Boycott Magazine Issue 03

 

Josh Quinton wears all Saint Laurent by Hedi Slimane
Photography Kiki Xue at Atomo Management
Stylist Simon Pylyser
Creative director Nataniel N.M.Robert
Interview Cyrille Xavier

 

boycott-magazine-6Ce jeune kiwi, originaire de Nouvelle-Zélande, se décrit comme un sale type coloé, adepte des fêtes privées de la planète mode. Devenu icône Made in London, mais aussi DJ promoteur avec son partner in crime, Andy Brandin, qui composent ensemble le duo psycho psychédélique DiscoSmack

Décris nous ton enfance. Mon père était responsable d’une église spiritualiste. Il m’a enseigné à diffuser de la bonne énergie, ce qui permet d’en recevoir en retour… J’ai tendance à vivre selon cette règle. Il a pratiqué la guérison, la méditation et le Reiki (méthode de soins japonaise fondée sur des soins énergétiques avec appositions des mains) m’ont toutes laissé une empreinte durable. Il m’a aussi transmis son obsession des étoiles et de l’univers, des aliens, du paranormal… Une fois, nous avons roulé jusqu’à un agroglyphe, cercle de culture géant représentant des formes géométriques dans un champ de céréales. Nous sommes allés en son centre pour nous imprégner de toute son énergie. À 18 ans, j’ai déménagé à Londres pour étudier le cinéma et sa théorie, qui est toujours quelque chose qui me passionne, même si je m’en suis quelque peu détourné pour l’instant.
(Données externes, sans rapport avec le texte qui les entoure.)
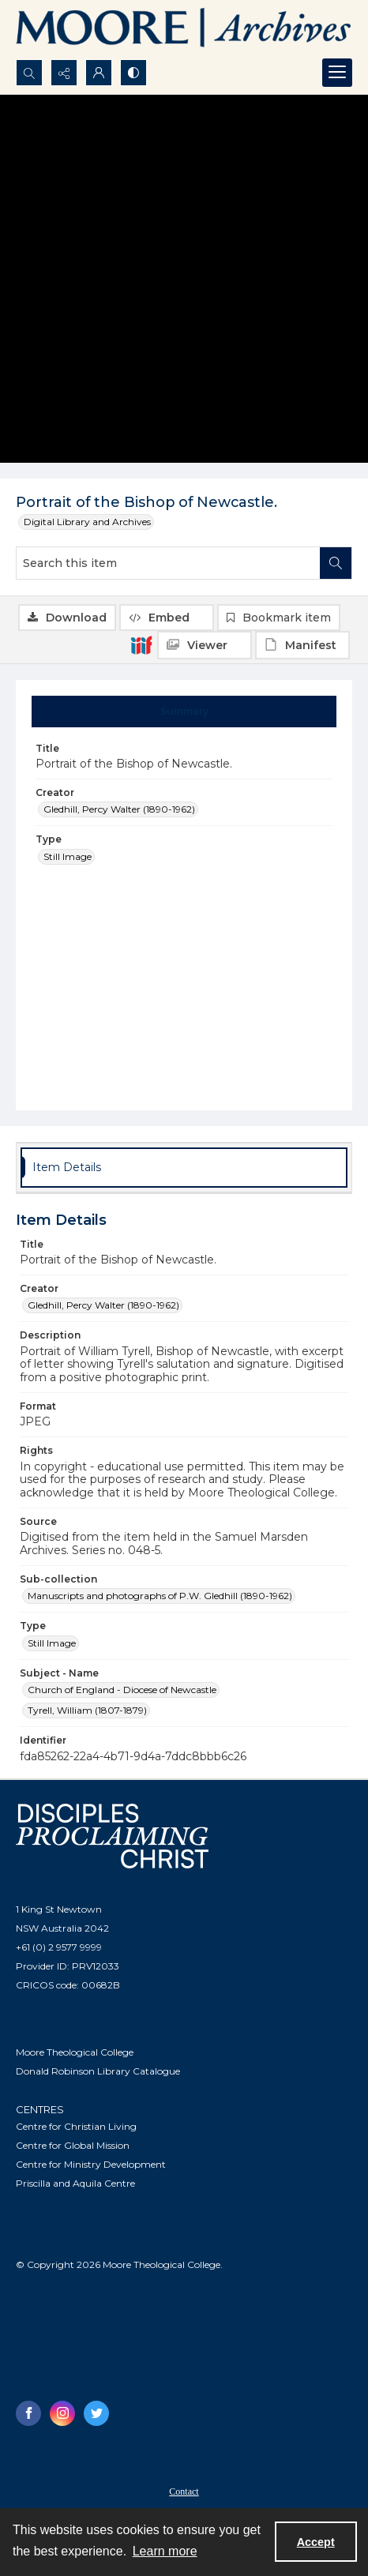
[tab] (184, 712)
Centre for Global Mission (73, 2145)
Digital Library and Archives (87, 522)
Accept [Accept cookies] (316, 2542)
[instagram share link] (62, 2413)
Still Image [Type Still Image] (67, 856)
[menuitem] (184, 2490)
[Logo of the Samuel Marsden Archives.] (184, 29)
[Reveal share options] (64, 72)
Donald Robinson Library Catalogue (98, 2071)
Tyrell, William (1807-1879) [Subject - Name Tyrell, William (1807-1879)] (87, 1710)
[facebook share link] (28, 2413)
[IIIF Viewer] (204, 645)
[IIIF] (141, 644)
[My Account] (98, 72)
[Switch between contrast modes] (133, 72)
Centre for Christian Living (76, 2126)
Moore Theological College (74, 2052)
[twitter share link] (96, 2413)
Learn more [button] (165, 2551)
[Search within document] (335, 563)
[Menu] (337, 72)
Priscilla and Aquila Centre (75, 2183)
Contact (183, 2491)
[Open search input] (29, 72)
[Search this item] (168, 563)
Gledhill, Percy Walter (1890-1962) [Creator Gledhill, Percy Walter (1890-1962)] (119, 809)
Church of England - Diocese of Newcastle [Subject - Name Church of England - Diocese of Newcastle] (122, 1689)
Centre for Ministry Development (91, 2164)
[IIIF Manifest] (302, 645)
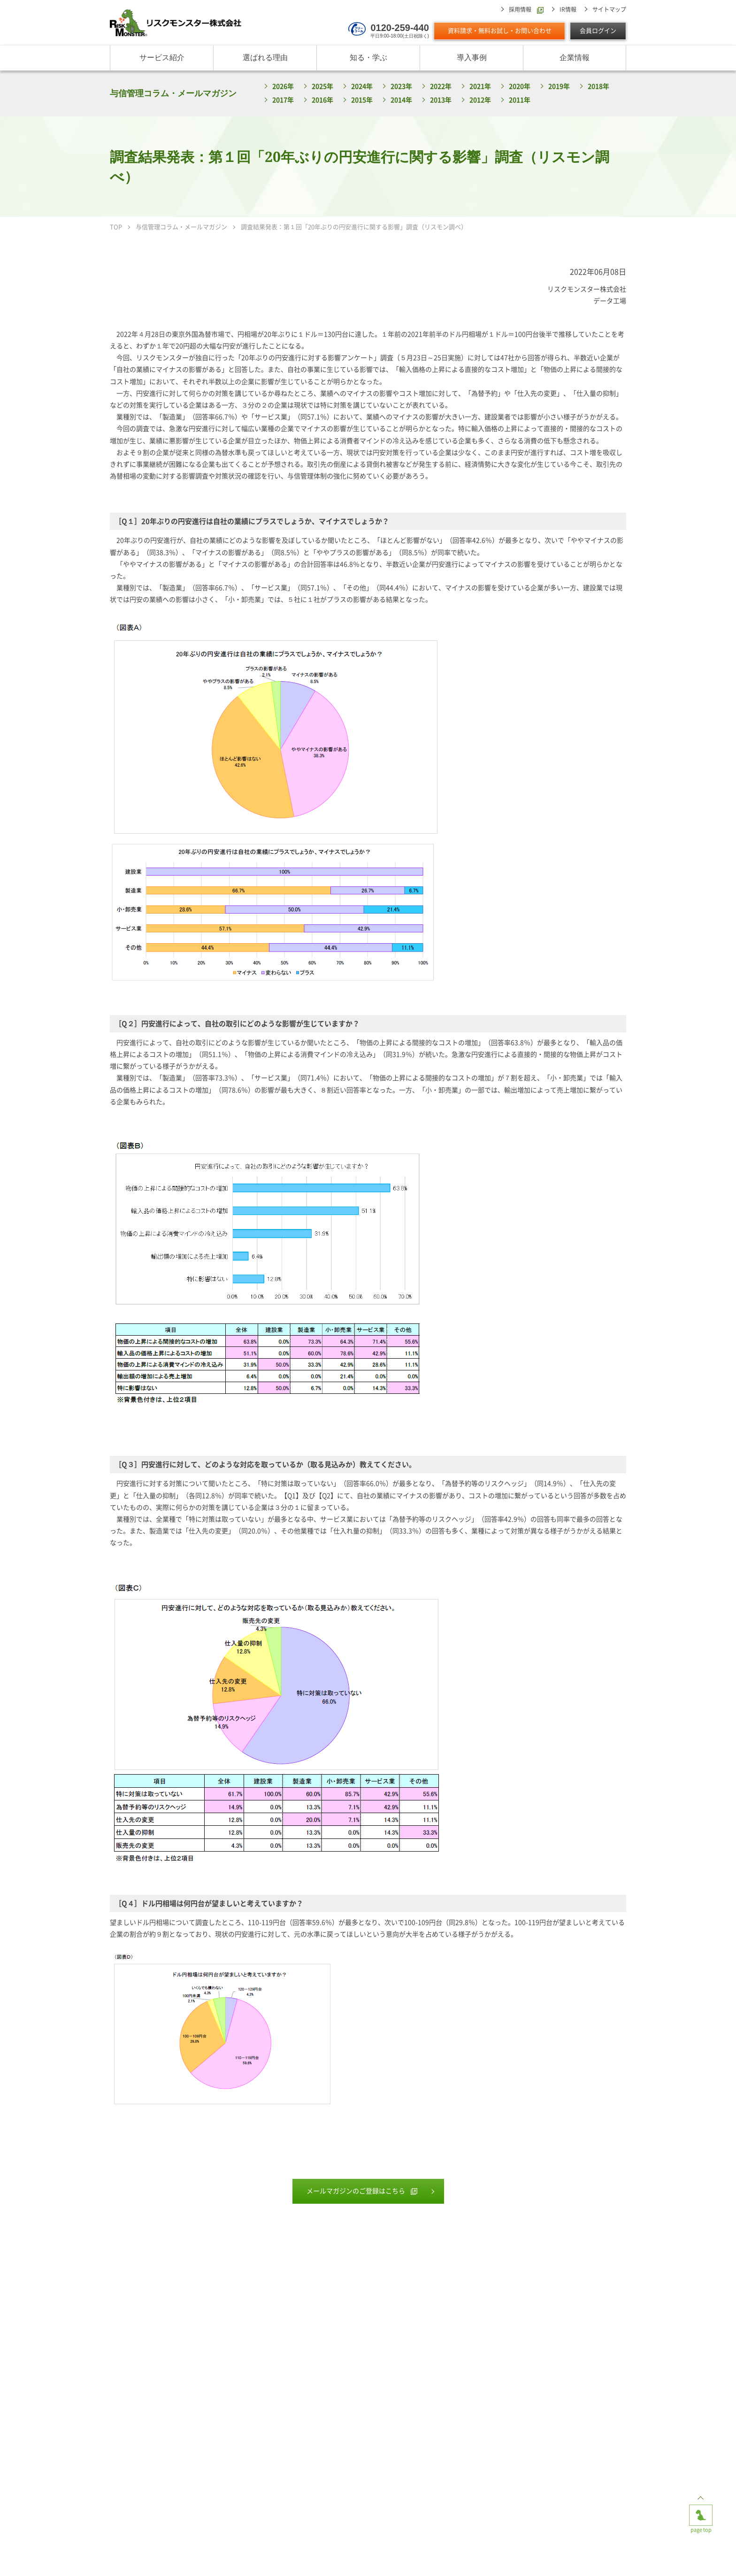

Quelles étaient vos premières inspirations ?
Le pantomime, le cirque, à peu près tout ce qui était “OTT” (Over The Top) et le ridicule me plaisait. J’ai été obsédé par les années 70 et les films d’épouvante des années 80 (David Cronenberg – John Carpenter, Tobe Hooper…). J’ai collectionné et caché leurs DVD dans un tiroir secret ; ma mère ne l’a jamais su. J’adorais vraiment les clowns, les sorcières, les monstres et me déguisais constamment. Je possédais un million de chapeaux différents. À neuf ans, j’étais totalement fan d’ABBA et d’ABBA seulement. Je collectionnais religieusement tous leurs disques et avais chaque album et single en vinyles !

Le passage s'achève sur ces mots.